Vatana ihanet davası o yıllarda görülüyorsa sonuç asla değişmez. Bu yüzden Jerry'nin;
''Yani suçlu bulunursa demek istiyorsunuz'' sözü bir şey ifade etmiyor.
''Ohoo! Suçlu bulacaklar, merak etme!'' İşte bu cümleyse her şeyi özetliyor.

''Önce az biraz asarlar, sonra aşağıya indirip canlı canlı dilimlerler, ardından adam hala hayattayken kendisine yapılanları kendi gözüyle görürken içini dışına çıkartıp yakarlar, sonra kafasını uçururlar. En sonunda da dörde bölerler, cezası budur.''

Bu saygıdeğer beyefendiyle -özür dilerim tutukluyla- Bay Carton'ın pasaklı görünüşü ve tavırlarındaki kayıtsızlık bir yana bırakılırsa görenleri şaşkına çeviren bir benzerlik vardı. Çok sonraları ''Merhamet dolu bir yüreğe sahip Sydney Carton'ın varlığı..'' diye söz edeceğim kendisinden, 3 yıl önce de yaptığım gibi. Ancak o zaman o rutubetli mahkeme salonundan ve her ikisinin de görüntülerini yansıtan tavan aynasından kurtulmuş olacağız.

Sydney Carton ve Charles Darney'in görünüşlerindeki bu benzerlik sayesinde, o gün duruşmada bir kağıdın üzerine aceleyle ''Beraat etti'' yazıldı. Bu iki genç adam yine aynı gün iyi kalpli tanık Lucie Manette'a aşık oldular. Ancak Sydney Carton kendisini Bay Darney'in kaldırım taşlarına düşen sureti olarak gördüğü sürece onun için yas tutmaya devam edeceğim. Muhtemelen o da bu dünyaya ait olduğunu unutana dek yastığını boşa akan göz yaşlarıyla ıslatmaya devam edecek ve içtiği litrelerce şarabın da etkisiyle sızıp kalacak. Hemen her gece! Ne de olsa o insanların en aylağı ve gelecek vaat etmekten en uzak olanı.
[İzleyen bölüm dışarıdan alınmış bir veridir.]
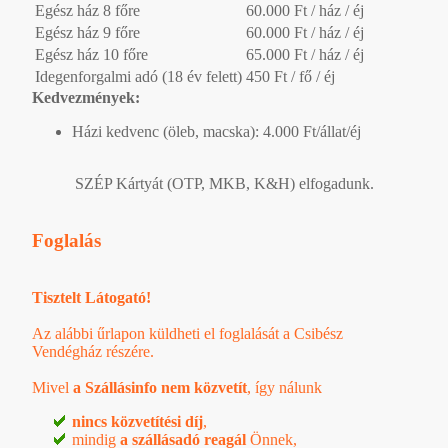
Egész ház 8 főre
60.000 Ft / ház / éj
Egész ház 9 főre
60.000 Ft / ház / éj
Egész ház 10 főre
65.000 Ft / ház / éj
Idegenforgalmi adó (18 év felett)
450 Ft / fő / éj
Kedvezmények:
Házi kedvenc (öleb, macska): 4.000 Ft/állat/éj
SZÉP Kártyát (OTP, MKB, K&H) elfogadunk.
Foglalás
Tisztelt Látogató!
Az alábbi űrlapon küldheti el foglalását a Csibész
Vendégház részére.
Mivel
a Szállásinfo nem közvetít
, így nálunk
nincs közvetítési díj
,
mindig
a szállásadó reagál
Önnek,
İlmikler ve motiflerle örülen bir liste her an her saniye Bayan Defarge'ın usta parmaklarından çıkıyor. Yorulmaksızın örüyor kadın. Tezgahın arkasında, yol boyunca, her yerde... Kefen örüyor! Suçları ve suçluları ilmek ilmek işliyor örgüsüne.

''Yaşasın Kral! Yaşasın Kraliçe!''

Örgü bitene kadar yaşayacaklardı elbette.

Charles Darney'in, sevgili Doktor Manette'ın kızını büyük bir bağlılıkla seviyor olması işe yarıyor. Evleniyorlar. Ancak bir yerlerde hata var çünkü Charles'ın gerçek adı ölüm arabalarının Paris sokaklarında giyotinlere doğru ilerlemesine neden oluyor.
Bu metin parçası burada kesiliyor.